## About this exercise
Output all of the records exactly, word for word.

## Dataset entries
[Start of Attachment]
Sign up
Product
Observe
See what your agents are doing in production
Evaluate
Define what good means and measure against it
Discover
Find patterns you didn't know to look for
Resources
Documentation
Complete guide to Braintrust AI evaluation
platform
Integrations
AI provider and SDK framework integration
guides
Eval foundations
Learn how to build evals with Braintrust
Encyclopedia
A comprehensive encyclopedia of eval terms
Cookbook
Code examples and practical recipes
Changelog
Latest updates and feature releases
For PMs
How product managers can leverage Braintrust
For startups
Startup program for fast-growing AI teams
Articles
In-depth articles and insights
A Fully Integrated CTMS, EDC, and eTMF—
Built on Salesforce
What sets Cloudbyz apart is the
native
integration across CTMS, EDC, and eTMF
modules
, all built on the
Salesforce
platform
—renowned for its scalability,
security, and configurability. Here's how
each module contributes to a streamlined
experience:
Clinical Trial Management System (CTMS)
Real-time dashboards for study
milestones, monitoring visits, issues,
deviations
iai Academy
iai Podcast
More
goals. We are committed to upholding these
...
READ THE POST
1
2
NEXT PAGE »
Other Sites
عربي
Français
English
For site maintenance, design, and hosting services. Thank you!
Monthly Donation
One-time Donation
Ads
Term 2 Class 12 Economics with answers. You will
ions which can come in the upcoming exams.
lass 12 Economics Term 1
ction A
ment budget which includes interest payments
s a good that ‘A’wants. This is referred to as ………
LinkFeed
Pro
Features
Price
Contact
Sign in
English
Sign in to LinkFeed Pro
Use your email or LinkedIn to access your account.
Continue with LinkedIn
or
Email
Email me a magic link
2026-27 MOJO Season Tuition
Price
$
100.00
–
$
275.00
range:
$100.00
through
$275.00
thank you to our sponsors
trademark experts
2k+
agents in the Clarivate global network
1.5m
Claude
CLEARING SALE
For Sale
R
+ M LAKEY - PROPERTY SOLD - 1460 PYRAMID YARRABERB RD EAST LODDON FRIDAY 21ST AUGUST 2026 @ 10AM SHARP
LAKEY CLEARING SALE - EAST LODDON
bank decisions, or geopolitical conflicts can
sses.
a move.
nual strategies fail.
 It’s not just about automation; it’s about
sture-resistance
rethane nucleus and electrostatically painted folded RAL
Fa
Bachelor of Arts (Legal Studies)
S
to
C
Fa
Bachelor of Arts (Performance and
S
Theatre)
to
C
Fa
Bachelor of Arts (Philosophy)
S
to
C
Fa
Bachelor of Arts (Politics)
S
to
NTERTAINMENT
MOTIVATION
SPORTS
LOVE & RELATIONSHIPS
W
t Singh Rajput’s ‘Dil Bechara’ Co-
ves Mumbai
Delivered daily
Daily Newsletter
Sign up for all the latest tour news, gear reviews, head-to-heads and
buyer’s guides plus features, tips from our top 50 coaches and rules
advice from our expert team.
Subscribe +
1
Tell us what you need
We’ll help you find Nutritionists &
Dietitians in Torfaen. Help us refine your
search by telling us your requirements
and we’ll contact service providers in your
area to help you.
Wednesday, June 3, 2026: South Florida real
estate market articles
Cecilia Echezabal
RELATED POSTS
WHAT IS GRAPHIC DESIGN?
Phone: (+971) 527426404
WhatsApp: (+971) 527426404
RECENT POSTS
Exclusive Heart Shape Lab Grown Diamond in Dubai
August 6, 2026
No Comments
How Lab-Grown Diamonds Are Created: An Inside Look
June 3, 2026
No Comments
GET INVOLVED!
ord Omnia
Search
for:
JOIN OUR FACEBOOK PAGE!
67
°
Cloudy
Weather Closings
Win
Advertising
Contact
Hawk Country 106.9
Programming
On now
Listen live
[End of Attachment]
## Response area
Sign up
Product
Observe
See what your agents are doing in production
Evaluate
Define what good means and measure against it
Discover
Find patterns you didn't know to look for
Resources
Documentation
Complete guide to Braintrust AI evaluation
platform
Integrations
AI provider and SDK framework integration
guides
Eval foundations
Learn how to build evals with Braintrust
Encyclopedia
A comprehensive encyclopedia of eval terms
Cookbook
Code examples and practical recipes
Changelog
Latest updates and feature releases
For PMs
How product managers can leverage Braintrust
For startups
Startup program for fast-growing AI teams
Articles
In-depth articles and insights
A Fully Integrated CTMS, EDC, and eTMF—
Built on Salesforce
What sets Cloudbyz apart is the
native
integration across CTMS, EDC, and eTMF
modules
, all built on the
Salesforce
platform
—renowned for its scalability,
security, and configurability. Here's how
each module contributes to a streamlined
experience:
Clinical Trial Management System (CTMS)
Real-time dashboards for study
milestones, monitoring visits, issues,
deviations
iai Academy
iai Podcast
More
goals. We are committed to upholding these
...
READ THE POST
1
2
NEXT PAGE »
Other Sites
عربي
Français
English
For site maintenance, design, and hosting services. Thank you!
Monthly Donation
One-time Donation
Ads
Term 2 Class 12 Economics with answers. You will
ions which can come in the upcoming exams.
lass 12 Economics Term 1
ction A
ment budget which includes interest payments
s a good that ‘A’wants. This is referred to as ………
LinkFeed
Pro
Features
Price
Contact
Sign in
English
Sign in to LinkFeed Pro
Use your email or LinkedIn to access your account.
Continue with LinkedIn
or
Email
Email me a magic link
2026-27 MOJO Season Tuition
Price
$
100.00
–
$
275.00
range:
$100.00
through
$275.00
thank you to our sponsors
trademark experts
2k+
agents in the Clarivate global network
1.5m
Claude
CLEARING SALE
For Sale
R
+ M LAKEY - PROPERTY SOLD - 1460 PYRAMID YARRABERB RD EAST LODDON FRIDAY 21ST AUGUST 2026 @ 10AM SHARP
LAKEY CLEARING SALE - EAST LODDON
bank decisions, or geopolitical conflicts can
sses.
a move.
nual strategies fail.
 It’s not just about automation; it’s about
sture-resistance
rethane nucleus and electrostatically painted folded RAL
Fa
Bachelor of Arts (Legal Studies)
S
to
C
Fa
Bachelor of Arts (Performance and
S
Theatre)
to
C
Fa
Bachelor of Arts (Philosophy)
S
to
C
Fa
Bachelor of Arts (Politics)
S
to
NTERTAINMENT
MOTIVATION
SPORTS
LOVE & RELATIONSHIPS
W
t Singh Rajput’s ‘Dil Bechara’ Co-
ves Mumbai
Delivered daily
Daily Newsletter
Sign up for all the latest tour news, gear reviews, head-to-heads and
buyer’s guides plus features, tips from our top 50 coaches and rules
advice from our expert team.
Subscribe +
1
Tell us what you need
We’ll help you find Nutritionists &
Dietitians in Torfaen. Help us refine your
search by telling us your requirements
and we’ll contact service providers in your
area to help you.
Wednesday, June 3, 2026: South Florida real
estate market articles
Cecilia Echezabal
RELATED POSTS
WHAT IS GRAPHIC DESIGN?
Phone: (+971) 527426404
WhatsApp: (+971) 527426404
RECENT POSTS
Exclusive Heart Shape Lab Grown Diamond in Dubai
August 6, 2026
No Comments
How Lab-Grown Diamonds Are Created: An Inside Look
June 3, 2026
No Comments
GET INVOLVED!
ord Omnia
Search
for:
JOIN OUR FACEBOOK PAGE!
67
°
Cloudy
Weather Closings
Win
Advertising
Contact
Hawk Country 106.9
Programming
On now
Listen live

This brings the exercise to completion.